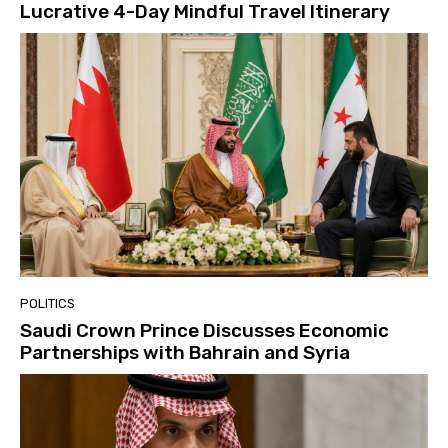
Lucrative 4-Day Mindful Travel Itinerary
POLITICS
Saudi Crown Prince Discusses Economic
Partnerships with Bahrain and Syria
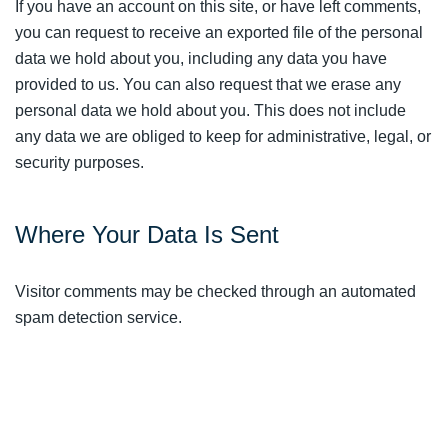
If you have an account on this site, or have left comments,
you can request to receive an exported file of the personal
data we hold about you, including any data you have
provided to us. You can also request that we erase any
personal data we hold about you. This does not include
any data we are obliged to keep for administrative, legal, or
security purposes.
Where Your Data Is Sent
Visitor comments may be checked through an automated
spam detection service.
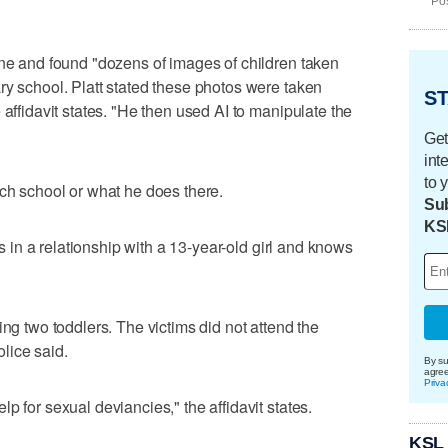
Pos
one and found "dozens of images of children taken
ry school. Platt stated these photos were taken
ST
 affidavit states. "He then used AI to manipulate the
Get
int
to 
ich school or what he does there.
Sub
KS
 is in a relationship with a 13-year-old girl and knows
ing two toddlers. The victims did not attend the
lice said.
By su
agre
Priva
p for sexual deviancies," the affidavit states.
KSL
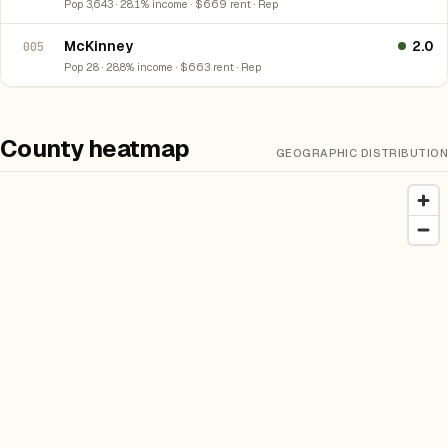
Pop 3,643 · 28.1% income · $669 rent · Rep
McKinney
2.0
005
Pop 28 · 28.8% income · $663 rent · Rep
County heatmap
GEOGRAPHIC DISTRIBUTION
++++++++++
Work instruction
Give back exactly the lines of the listing above from the one that contains "provided to us." up to and including the one that contains "is in a relationship", but not the pictures, and no other lines.

Task result
provided to us. You can also request that we erase any
personal data we hold about you. This does not include
any data we are obliged to keep for administrative, legal, or
security purposes.
Where Your Data Is Sent
Visitor comments may be checked through an automated
spam detection service.
Pos
one and found "dozens of images of children taken
ry school. Platt stated these photos were taken
ST
 affidavit states. "He then used AI to manipulate the
Get
int
to 
ich school or what he does there.
Sub
KS
 is in a relationship with a 13-year-old girl and knows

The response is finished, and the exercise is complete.